Housing development for ‘eyesore’ Clevedon farm
PUBLISHED: 16:00 22 September 2017
An disused farm in Clevedon described as an ‘eyesore’ by residents could be transformed into a housing development.
The landowner at Court Farm, in All Saints Lane, is proposing to redevelop the site to create nine homes, comprising six new-builds and three conversions.
Planning consultant Alder King has been involved in pre-application discussions with North Somerset Council, which has agreed to the development in principle, while a series of technical studies have also been undertaken at the site – which has also been used for commercial storage and an equestrian centre.
A letter sent by planning consultant Alder King to nearby residents says: “In order to accommodate the new dwellings on the site, the existing dilapidated and prefabricated agricultural buildings and some more traditional buildings will be demolished.
“The new dwellings will be designed and located to be sympathetic to the two retained barns and be of a two-storey height.”
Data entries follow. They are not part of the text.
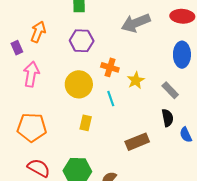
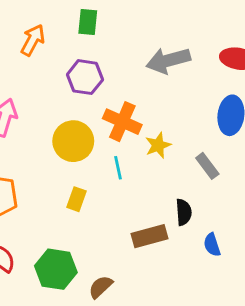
orange arrow: (38, 32) -> (33, 40), moved
orange cross: (110, 67) -> (122, 122), size x1.4
black semicircle: (168, 118) -> (184, 212), moved
blue semicircle: (186, 135) -> (212, 245), moved

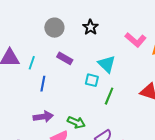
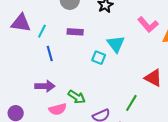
purple rectangle: (65, 58) -> (75, 32), turned -35
blue line: (43, 84) -> (50, 53), turned -35
green line: (109, 96) -> (131, 103), moved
Residents in All Saints Lane and Careys Close have been calling for traffic calming measures and parking enforcement to be introduced in the area for years, pompting North Somerset Council to earmark thousands of pounds to introduce a 20mph speed limit last year.
MORE: Council allocates funds to create speed limit
Although residents have reacted positively to the proposals, there are concerns about the increased level of traffic the new homes may cause to an area they describe as ‘frequently chaotic’.
John Holman, who has been leading the campaign, told the Times: “Overall I believe it is a good thing.
“The farm is currently an eyesore and is ripe for development or renewal. There are some lovely old buildings there and to just let them fall down would be awful.
“I have concerns regarding the access. They clearly intend to reopen the metal gates which haven’t been used for many years, and as both this and the farm gate itself face the wider section of the road, are the developers aware that is not public land?
“I also have concerns this will lead to an overall increase in traffic, especially at the end of the lane. This junction is frequently chaotic as it is, particularly when the traffic to and from Castlewood is at a peak.”